Hi Nicole
Apologies for the late response. I returned to work only yesterday and am catching up on messages.
You are not alone in your confusion on this topic. The confusion has resulted from evolving rules and the need, in the digital world, to bring the Land Registry and OSR into alignment. In the digital world, these two entities must work from the same (PEXA) data. I know it sounds odd, and NSW is not alone in this regard, but Land Registries and Revenue offices look at the same data in different ways. The Land Registry is concerned only with the resultant proprietorship on title, while the OSR is concerned only with any incremental (dutialble) share that a Party is receiving. It has taken some time to work through how the same data captured via electronic conveyancing may be consumed and used by these two disparate organisations each with differing requirements.
I will seek to explain below. Please come back to me if you have more questions.
From Monday Feb 8, it will be allowable in NSW to sever a Joint tenancy, provided all parties in the Joint tenancy group are represented. Up until Feb 8, severance of Joint tenancy groups in NSW is not permitted,
Hence from Feb 8, if you have, for example, A and B as Joint Tenants transferring to A,
(A+B) --> A
then, this will be permitted in PEXA provided both A and B are represented. (A and B may be represented by the same or different transaction Participants (subscribers)).
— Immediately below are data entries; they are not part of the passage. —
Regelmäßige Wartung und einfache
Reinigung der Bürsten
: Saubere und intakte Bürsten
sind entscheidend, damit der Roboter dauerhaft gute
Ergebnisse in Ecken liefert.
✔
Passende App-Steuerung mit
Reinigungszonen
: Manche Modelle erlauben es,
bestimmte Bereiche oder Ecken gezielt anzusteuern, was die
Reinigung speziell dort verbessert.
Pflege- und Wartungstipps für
From Feb 8, PEXA will allow, in the example above, Party A, as PoT, to be carried forward as IP. Doing so will enable NSW OSR will recognise that because Party A relinquishing is the same Party as A receiving, that the dutiable portion for Party A will be 1/2 and not 1. Further, the representative of Party A will be billed only once for Party A as PoT and not once for Party A as PoT and again for Party A as IP.
Please do let me know if you have more questions.